_Stored items from a collection_:
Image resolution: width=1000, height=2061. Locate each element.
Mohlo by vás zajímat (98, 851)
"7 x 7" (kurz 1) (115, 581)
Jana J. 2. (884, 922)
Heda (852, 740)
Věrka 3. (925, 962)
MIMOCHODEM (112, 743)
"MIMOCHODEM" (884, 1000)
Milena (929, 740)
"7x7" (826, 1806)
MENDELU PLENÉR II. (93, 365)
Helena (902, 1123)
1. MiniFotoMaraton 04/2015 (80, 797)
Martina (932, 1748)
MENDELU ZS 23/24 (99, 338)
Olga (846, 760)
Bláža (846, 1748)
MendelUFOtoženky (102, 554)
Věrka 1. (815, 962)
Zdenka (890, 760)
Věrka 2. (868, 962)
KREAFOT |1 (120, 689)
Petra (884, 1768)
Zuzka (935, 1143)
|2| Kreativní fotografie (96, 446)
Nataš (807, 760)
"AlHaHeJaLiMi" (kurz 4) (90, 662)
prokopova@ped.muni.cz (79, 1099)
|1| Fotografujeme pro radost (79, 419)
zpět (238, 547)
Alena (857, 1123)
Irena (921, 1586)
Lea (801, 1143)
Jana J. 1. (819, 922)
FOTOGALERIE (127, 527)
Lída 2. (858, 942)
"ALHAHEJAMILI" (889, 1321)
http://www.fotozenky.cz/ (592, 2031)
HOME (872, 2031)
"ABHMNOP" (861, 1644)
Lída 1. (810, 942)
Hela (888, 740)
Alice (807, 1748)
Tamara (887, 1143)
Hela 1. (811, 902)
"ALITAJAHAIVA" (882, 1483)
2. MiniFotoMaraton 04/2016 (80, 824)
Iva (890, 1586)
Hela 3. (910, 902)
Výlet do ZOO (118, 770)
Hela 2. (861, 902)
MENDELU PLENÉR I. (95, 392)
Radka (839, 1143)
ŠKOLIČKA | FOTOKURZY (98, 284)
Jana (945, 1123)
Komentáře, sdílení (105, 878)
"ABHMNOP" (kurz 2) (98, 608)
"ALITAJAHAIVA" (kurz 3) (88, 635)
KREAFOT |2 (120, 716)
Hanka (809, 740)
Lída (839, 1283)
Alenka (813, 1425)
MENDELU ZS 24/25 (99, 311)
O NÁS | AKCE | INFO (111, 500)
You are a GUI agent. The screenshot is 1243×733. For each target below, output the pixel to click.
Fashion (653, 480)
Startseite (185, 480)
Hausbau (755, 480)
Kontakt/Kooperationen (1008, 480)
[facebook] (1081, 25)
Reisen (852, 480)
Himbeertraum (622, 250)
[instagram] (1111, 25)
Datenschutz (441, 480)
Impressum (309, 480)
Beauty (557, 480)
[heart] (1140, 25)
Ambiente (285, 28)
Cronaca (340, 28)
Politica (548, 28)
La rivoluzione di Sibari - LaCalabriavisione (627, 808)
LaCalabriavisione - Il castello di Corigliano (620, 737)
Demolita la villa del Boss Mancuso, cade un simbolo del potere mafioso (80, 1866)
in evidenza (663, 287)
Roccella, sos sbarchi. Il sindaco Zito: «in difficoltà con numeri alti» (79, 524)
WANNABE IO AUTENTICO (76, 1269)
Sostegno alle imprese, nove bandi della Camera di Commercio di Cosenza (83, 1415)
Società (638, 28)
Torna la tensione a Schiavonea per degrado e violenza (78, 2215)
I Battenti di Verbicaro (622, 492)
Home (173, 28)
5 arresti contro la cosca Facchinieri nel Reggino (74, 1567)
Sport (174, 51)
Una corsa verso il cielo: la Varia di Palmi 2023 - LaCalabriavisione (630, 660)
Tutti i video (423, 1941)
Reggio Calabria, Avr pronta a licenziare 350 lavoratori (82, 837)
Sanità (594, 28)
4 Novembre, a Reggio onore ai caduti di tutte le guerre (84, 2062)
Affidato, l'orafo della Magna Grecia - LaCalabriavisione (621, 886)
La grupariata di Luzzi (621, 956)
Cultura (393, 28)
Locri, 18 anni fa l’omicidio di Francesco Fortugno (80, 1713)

_Exercise instructions_:
Keeping every character as it is, restate the lines above that run from the line with "radost (79, 419)" through the line with "[heart] (1140, 25)", both included, and nothing else.

_Reply_:
|1| Fotografujeme pro radost (79, 419)
zpět (238, 547)
Alena (857, 1123)
Irena (921, 1586)
Lea (801, 1143)
Jana J. 1. (819, 922)
FOTOGALERIE (127, 527)
Lída 2. (858, 942)
"ALHAHEJAMILI" (889, 1321)
http://www.fotozenky.cz/ (592, 2031)
HOME (872, 2031)
"ABHMNOP" (861, 1644)
Lída 1. (810, 942)
Hela (888, 740)
Alice (807, 1748)
Tamara (887, 1143)
Hela 1. (811, 902)
"ALITAJAHAIVA" (882, 1483)
2. MiniFotoMaraton 04/2016 (80, 824)
Iva (890, 1586)
Hela 3. (910, 902)
Výlet do ZOO (118, 770)
Hela 2. (861, 902)
MENDELU PLENÉR I. (95, 392)
Radka (839, 1143)
ŠKOLIČKA | FOTOKURZY (98, 284)
Jana (945, 1123)
Komentáře, sdílení (105, 878)
"ABHMNOP" (kurz 2) (98, 608)
"ALITAJAHAIVA" (kurz 3) (88, 635)
KREAFOT |2 (120, 716)
Hanka (809, 740)
Lída (839, 1283)
Alenka (813, 1425)
MENDELU ZS 24/25 (99, 311)
O NÁS | AKCE | INFO (111, 500)
You are a GUI agent. The screenshot is 1243×733. For each target below, output the pixel to click.
Fashion (653, 480)
Startseite (185, 480)
Hausbau (755, 480)
Kontakt/Kooperationen (1008, 480)
[facebook] (1081, 25)
Reisen (852, 480)
Himbeertraum (622, 250)
[instagram] (1111, 25)
Datenschutz (441, 480)
Impressum (309, 480)
Beauty (557, 480)
[heart] (1140, 25)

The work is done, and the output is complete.